2

I'm attempting to read URLs from a queue (RabbitMQ) and make a limited number of concurrent HTTP requests i.e. have a pool of 10 workers making concurrent requests to URLs received from the queue (forever).

So far I've implemented a consumer as per the RabbitMQ tutorials: https://www.rabbitmq.com/tutorials/tutorial-one-go.html

And have tried a number of methods from examples discovered on the web, ending at the example here: http://jmoiron.net/blog/limiting-concurrency-in-go/

Unfortunately, my current code runs for approximately one minute and then freezes indefinitely. I've tried adding/moving go routines around but I can't seem to get it to work as intended (I'm very new to Go).

Current code:

package main

import (
    "fmt"
    "log"
    "net/http"
    "time"

    "github.com/Xide/bloom"
    "github.com/streadway/amqp"
)

func failOnError(err error, msg string) {
    if err != nil {
        log.Fatalf("%s: %s", msg, err)
        panic(fmt.Sprintf("%s: %s", msg, err))
    }
}

var netClient = &http.Client{
    Timeout: time.Second * 10,
}

func getRequest(url string) {
    //resp, err := http.Get(string(url))
    resp, err := netClient.Get(string(url))
    if err != nil {
        log.Printf("HTTP request error: %s", err)
        return
    }
    fmt.Println("StatusCode:", resp.StatusCode)
    fmt.Println(resp.Request.URL)
}

func main() {
    bf := bloom.NewDefaultScalable(0.1)

    conn, err := amqp.Dial("amqp://127.0.0.1:5672/")
    failOnError(err, "Failed to connect to RabbitMQ")
    defer conn.Close()

    ch, err := conn.Channel()
    failOnError(err, "Failed to open a channel")
    defer ch.Close()

    q, err := ch.QueueDeclare(
        "urls",            // name
        true,              // durable
        false,             // delete when unused
        false,             // exclusive
        false,             // no-wait
        nil,               // arguments
    )
    failOnError(err, "Failed to declare a queue")

    err = ch.Qos(
        1,     // prefetch count
        0,     // prefetch size
        false, //global
    )
    failOnError(err, "Failed to set Qos")

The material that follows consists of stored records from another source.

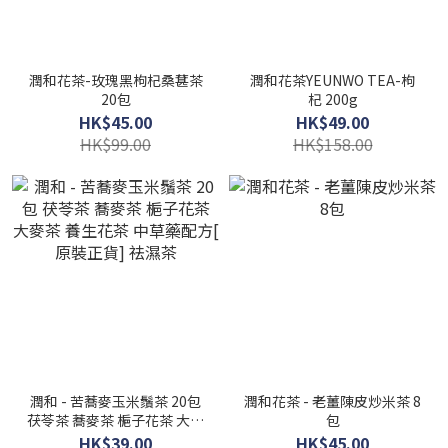
潤和花茶-玫瑰黑枸杞桑葚茶
潤和花茶YEUNWO TEA-枸
20包
杞 200g
HK$45.00
HK$49.00
HK$99.00
HK$158.00
潤和 - 苦蕎麥玉米鬚茶 20包
潤和花茶 - 老薑陳皮炒米茶 8
茯苓茶 蕎麥茶 梔子花茶 大麥
包
茶 養生花茶 中草藥配方[ 原
HK$39.00
HK$45.00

    msgs, err := ch.Consume(
        q.Name, // queue
        "",     // consumer
        false,  // auto-ack
        false,  // exclusive
        false,  // no-local
        false,  // no-wait
        nil,    // args
    )
    failOnError(err, "Failed to register a consumer")

    forever := make(chan bool)

    concurrency := 10
    sem := make(chan bool, concurrency)
    go func() {
        for d := range msgs {
            sem <- true
            url := string(d.Body)
            if bf.Match(url) == false {
                bf.Feed(url)
                log.Printf("Not seen: %s", d.Body)
                go func(url string) {
                    defer func() { <-sem }()
                    getRequest(url)
                }(url)
            } else {
                log.Printf("Already seen: %s", d.Body)
            }
            d.Ack(false)
        }
        for i := 0; i < cap(sem); i++ {
            sem <- true
        }
    }()

    log.Printf(" [*] Waiting for messages. To exit press CTRL+C")
    <-forever
}
user3104123
  • 41
  • 1
  • 5
  • could you add the log output to the question, this will help people see what is going on – lewis Aug 24 '17 at 10:10
  • Try running the program with `-race` flag, it may help you with debugging: https://blog.golang.org/race-detector – Nebril Aug 24 '17 at 10:14
  • With concurrency set to 10 it makes approx 60 HTTP requests (getting gradually slower) and then freezes. Building with -race doesn't provide any info. – user3104123 Aug 24 '17 at 10:27
  • 1
    [net/http documentation](https://golang.org/pkg/net/http) says "The client must close the response body when finished with it:" and I can't spot in your code, where you close the response body. So I conjecture, that all those connection stay open indefinitly. (But with only 60 calls, that shouldn't already be a problem.) – typetetris Aug 24 '17 at 12:02
  • 1
    If I remember correcty, there are also problems, if you don't read the body of the response fully, but I can't find the documentation pointing to that. But I remember doing things like `io.Copy(resp.Body, ioutil.Discard)` or something. Maybe that was superstition. – typetetris Aug 24 '17 at 12:05
  • @Krom not superstition - if you don't read the entire response body before closing it, the connection will not be reused for subsequent requests to the same host: https://stackoverflow.com/questions/17948827/reusing-http-connections-in-golang – Adrian Aug 24 '17 at 13:01

2 Answers2

3

You're not properly handling your HTTP responses, leading to a growing set of open connections. Try this:

func getRequest(url string) {
    resp, err := netClient.Get(string(url))
    if err != nil {
        log.Printf("HTTP request error: %s", err)
        return
    }
    // Add this bit:
    defer func() {
        io.Copy(ioutil.Discard, resp.Body)
        resp.Body.Close()
    }()
    fmt.Println("StatusCode:", resp.StatusCode)
    fmt.Println(resp.Request.URL)
}

This, after you finish reading messages from the channel, seems unnecessary and potentially problematic:

    for i := 0; i < cap(sem); i++ {
        sem <- true
    }

Why fill the sem channel after you've read all the messages from the queue? You've added exactly as many messages to the channel as you expect to read from it, so this is pointless at best, and could cause problems if you make the wrong change to the rest of the code.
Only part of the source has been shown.